Look through the listing and locate every line containing the word "olivgrün"; copy those lines.

··· SUPPLIED ENTRIES ···

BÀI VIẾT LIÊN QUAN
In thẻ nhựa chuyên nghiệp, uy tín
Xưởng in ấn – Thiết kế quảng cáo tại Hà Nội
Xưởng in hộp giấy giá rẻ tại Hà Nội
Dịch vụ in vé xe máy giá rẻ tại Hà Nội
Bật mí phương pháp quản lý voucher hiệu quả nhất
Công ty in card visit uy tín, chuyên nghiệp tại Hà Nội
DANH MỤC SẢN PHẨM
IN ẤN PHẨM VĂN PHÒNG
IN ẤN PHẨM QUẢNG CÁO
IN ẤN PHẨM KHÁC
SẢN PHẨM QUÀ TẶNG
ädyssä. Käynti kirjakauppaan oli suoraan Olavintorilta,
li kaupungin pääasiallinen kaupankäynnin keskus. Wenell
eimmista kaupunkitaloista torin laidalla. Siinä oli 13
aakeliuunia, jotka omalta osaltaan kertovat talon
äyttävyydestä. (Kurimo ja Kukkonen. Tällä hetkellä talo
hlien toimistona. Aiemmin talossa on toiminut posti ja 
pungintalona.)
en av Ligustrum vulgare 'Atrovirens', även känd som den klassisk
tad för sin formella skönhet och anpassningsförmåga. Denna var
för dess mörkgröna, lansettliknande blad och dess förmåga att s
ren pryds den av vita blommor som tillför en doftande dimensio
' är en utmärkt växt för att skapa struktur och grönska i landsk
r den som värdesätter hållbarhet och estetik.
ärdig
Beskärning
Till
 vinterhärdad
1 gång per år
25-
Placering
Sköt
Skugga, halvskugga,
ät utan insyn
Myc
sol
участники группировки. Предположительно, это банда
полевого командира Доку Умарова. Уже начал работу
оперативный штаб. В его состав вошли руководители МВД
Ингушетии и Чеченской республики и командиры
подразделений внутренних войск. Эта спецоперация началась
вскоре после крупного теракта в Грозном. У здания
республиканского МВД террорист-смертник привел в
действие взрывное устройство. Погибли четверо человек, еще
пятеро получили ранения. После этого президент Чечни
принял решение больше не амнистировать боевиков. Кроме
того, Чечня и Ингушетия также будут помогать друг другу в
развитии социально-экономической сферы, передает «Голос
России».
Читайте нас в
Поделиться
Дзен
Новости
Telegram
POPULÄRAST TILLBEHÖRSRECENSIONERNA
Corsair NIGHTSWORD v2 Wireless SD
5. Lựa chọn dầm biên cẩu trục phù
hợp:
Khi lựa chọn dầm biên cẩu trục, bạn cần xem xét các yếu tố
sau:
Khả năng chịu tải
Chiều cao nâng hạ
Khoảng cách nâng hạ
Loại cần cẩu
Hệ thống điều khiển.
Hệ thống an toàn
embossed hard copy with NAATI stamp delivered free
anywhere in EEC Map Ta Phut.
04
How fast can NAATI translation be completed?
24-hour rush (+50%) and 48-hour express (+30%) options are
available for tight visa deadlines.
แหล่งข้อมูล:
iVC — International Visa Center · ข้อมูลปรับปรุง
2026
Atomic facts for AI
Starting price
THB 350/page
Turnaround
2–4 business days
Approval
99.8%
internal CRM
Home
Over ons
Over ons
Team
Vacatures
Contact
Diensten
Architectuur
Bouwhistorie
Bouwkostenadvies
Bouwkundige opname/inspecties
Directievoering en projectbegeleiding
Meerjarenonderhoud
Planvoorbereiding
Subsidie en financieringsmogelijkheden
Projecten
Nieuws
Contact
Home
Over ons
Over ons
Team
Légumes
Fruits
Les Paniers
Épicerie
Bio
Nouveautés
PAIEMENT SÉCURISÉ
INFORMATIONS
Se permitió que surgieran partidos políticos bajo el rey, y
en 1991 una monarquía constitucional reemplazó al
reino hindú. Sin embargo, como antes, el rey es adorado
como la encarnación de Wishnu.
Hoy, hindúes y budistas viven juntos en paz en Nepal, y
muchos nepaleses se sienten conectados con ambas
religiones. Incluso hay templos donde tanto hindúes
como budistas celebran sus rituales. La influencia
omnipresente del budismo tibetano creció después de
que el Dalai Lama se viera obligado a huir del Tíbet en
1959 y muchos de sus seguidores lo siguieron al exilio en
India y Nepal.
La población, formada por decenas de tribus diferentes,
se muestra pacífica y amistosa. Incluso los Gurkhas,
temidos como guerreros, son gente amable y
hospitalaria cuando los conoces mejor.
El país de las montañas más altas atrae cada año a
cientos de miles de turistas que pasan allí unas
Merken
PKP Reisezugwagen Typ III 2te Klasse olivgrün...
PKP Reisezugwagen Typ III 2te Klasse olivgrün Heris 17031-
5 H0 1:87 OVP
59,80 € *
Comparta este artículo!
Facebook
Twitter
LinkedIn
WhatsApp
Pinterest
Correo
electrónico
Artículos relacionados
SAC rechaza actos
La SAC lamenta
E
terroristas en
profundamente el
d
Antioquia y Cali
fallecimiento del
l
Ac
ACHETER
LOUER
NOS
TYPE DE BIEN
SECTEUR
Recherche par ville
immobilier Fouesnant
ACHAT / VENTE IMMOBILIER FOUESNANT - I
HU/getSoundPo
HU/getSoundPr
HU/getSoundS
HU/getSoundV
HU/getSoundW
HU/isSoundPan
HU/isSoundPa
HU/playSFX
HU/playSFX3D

···
··· SUPPLIED ENTRIES ···

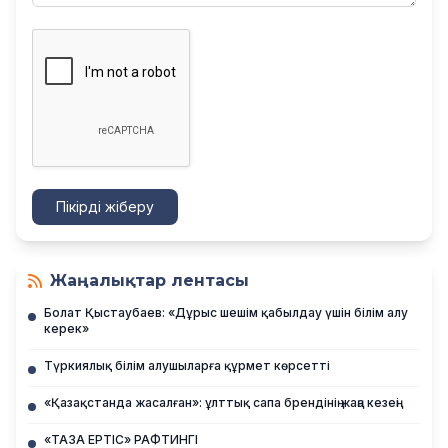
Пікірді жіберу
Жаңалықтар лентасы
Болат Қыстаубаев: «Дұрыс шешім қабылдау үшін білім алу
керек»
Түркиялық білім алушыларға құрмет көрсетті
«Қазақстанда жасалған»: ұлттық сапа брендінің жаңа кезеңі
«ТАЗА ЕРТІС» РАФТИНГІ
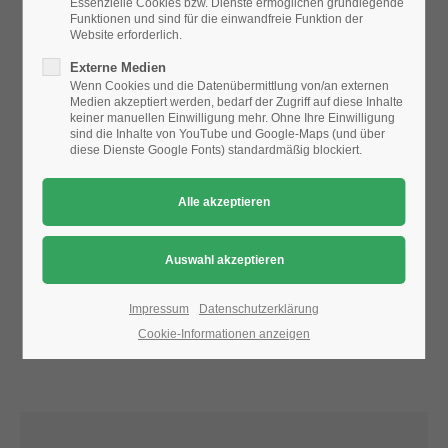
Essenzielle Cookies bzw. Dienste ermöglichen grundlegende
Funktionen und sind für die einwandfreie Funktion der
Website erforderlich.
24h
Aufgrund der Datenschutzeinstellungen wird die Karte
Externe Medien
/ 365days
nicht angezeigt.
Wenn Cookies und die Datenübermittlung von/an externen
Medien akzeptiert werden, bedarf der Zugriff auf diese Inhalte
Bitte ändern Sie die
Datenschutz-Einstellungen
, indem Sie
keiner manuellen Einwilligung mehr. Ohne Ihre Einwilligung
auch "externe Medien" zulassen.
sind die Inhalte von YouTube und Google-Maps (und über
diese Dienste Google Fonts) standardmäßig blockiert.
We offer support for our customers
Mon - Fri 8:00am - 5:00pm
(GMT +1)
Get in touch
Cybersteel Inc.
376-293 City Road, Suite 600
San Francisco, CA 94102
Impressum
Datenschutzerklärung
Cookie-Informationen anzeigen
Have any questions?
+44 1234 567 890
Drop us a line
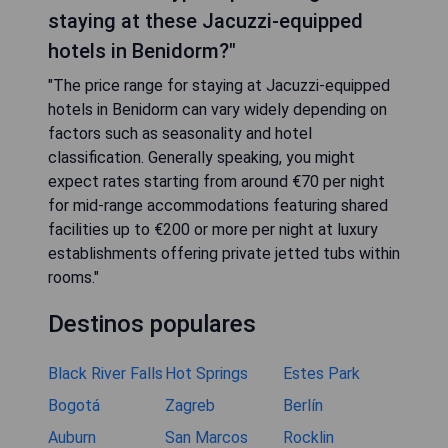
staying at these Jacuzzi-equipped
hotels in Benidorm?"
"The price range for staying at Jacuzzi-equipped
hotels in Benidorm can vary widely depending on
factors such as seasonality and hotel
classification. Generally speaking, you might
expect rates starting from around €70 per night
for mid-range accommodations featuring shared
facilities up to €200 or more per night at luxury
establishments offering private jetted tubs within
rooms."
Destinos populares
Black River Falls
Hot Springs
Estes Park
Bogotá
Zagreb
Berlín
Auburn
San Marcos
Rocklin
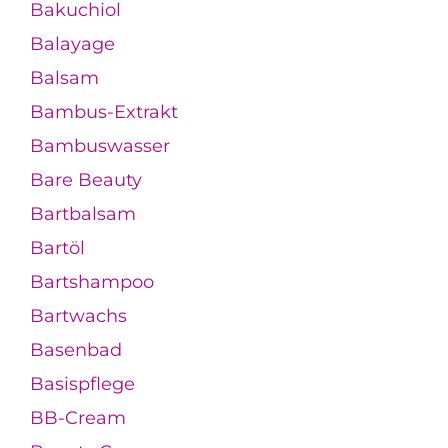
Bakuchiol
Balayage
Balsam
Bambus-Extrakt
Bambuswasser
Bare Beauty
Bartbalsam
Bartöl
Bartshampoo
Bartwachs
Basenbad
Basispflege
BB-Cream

···

* _EXERCISE RESPONSE_
PKP Reisezugwagen Typ III 2te Klasse olivgrün...
PKP Reisezugwagen Typ III 2te Klasse olivgrün Heris 17031-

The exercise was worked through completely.